High-Speed Distributed Data Handling for HENP

Paper: 328
Session: C (talk)
Speaker: Johnston, William, Ernest Orlando Lawrence Berkeley National Laboratory (LBL), Berkeley
Keywords: ATM, data management, hierarchical storage management



High-Speed Distributed Data Handling for HENP

W. Greiman, W. E. Johnston, C. McParland, D. Olson, B. Tierny

Lawrence Berkeley National Laboratory
Berkeley, CA, 94720, USA

Abstract

This paper describes a project whose goal is to demonstrate a
scalable solution to the problem of high-bandwidth data
handling for high-performance analysis of high-energy and
nuclear physics data.
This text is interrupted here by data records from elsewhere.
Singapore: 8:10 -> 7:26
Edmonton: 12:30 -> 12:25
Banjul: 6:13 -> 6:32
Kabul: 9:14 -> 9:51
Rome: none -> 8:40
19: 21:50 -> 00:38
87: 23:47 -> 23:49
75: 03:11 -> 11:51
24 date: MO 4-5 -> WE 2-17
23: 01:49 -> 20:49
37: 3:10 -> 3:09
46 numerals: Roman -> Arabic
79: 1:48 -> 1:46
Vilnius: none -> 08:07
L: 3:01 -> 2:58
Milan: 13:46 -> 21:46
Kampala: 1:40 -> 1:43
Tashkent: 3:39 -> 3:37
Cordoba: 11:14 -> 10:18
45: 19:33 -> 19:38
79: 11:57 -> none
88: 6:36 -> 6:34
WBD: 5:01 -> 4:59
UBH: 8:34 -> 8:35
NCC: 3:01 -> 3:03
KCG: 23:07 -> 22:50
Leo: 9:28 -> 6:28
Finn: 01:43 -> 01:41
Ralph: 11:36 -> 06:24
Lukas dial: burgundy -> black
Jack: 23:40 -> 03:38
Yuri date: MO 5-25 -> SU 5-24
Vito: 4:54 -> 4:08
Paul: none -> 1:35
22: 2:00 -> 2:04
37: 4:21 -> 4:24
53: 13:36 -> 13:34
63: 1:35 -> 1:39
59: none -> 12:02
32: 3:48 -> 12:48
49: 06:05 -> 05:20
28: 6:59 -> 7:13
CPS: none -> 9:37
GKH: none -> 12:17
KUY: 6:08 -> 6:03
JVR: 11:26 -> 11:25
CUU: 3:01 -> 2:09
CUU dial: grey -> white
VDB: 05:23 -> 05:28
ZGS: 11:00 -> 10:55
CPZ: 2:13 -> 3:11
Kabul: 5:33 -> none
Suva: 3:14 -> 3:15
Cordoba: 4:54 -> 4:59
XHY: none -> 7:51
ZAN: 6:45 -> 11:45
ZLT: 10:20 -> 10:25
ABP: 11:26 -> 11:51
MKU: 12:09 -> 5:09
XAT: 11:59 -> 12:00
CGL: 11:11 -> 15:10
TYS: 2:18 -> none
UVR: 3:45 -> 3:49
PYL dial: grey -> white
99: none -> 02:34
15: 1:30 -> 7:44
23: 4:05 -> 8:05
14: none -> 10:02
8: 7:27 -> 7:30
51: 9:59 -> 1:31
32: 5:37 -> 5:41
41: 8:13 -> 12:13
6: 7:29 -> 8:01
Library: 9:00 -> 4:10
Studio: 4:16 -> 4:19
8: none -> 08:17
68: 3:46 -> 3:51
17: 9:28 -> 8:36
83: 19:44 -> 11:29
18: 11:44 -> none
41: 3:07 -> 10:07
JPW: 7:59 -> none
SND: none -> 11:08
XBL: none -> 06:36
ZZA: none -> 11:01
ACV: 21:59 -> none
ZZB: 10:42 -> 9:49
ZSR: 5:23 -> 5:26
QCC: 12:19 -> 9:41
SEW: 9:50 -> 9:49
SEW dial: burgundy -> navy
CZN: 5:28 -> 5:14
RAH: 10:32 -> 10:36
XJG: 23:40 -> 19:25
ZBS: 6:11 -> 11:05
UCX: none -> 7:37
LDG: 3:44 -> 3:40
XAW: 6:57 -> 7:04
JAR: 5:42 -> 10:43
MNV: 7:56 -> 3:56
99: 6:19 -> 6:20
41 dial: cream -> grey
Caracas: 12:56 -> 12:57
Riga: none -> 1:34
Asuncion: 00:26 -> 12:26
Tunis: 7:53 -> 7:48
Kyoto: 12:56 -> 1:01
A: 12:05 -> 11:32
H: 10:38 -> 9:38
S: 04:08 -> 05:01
The STAR experiment at RHIC is used as
the basis for a realistic example in this project. The approach
is based on a distributed parallel storage system which collects
data from the detector and serves data to a distributed cluster
of symmetric multi-processor computers.

Simulated STAR data are injected into the system at realistic
rates (10-20 MBy/s), and the STAR analysis framework running on
the SMPs is used to demonstrate the capability of processing
with realistic analysis algorithms. Two basic modes of
operation are being investigated: an event reconstruction style
operating mode, which has sequential access to data; and a
physics analysis style operating mode, which has a random or
filtered access to the data.

The computing experiment architecture is based on an OC-12 ATM
metropolitan-area network, which may be configured with up to
about a 1000 km diameter, separating the simulated detector from
the storage systems (the components of which are also scattered
throughout this network). The processing elements include Sun
E-4000 and Ultra SMPs, DEC Alpha SMPs, and SGI SMPs, all of
which are also scattered around the network. Most of this
environment is currently in place and the distributed storage
system is integrated with the analysis code. High data rate
experiments are exptected to start by early 1997.

The goal of the work is to demonstrate that the networks that we
expect to be in place at the turn of the century will support
distributed systems that can collect and process all of the
event data in real-time so that decisions on how to organize the
data on tertiary storage, and what sub-sets to keep in on-line
storage, can be made prior to committing to an off-line storage
strategy. Conceivably, such real-time processing could also be
used to feed information back to the experiment operators so
that near real-time adjustments might be made to the experiment
parameters based on the preliminary analysis.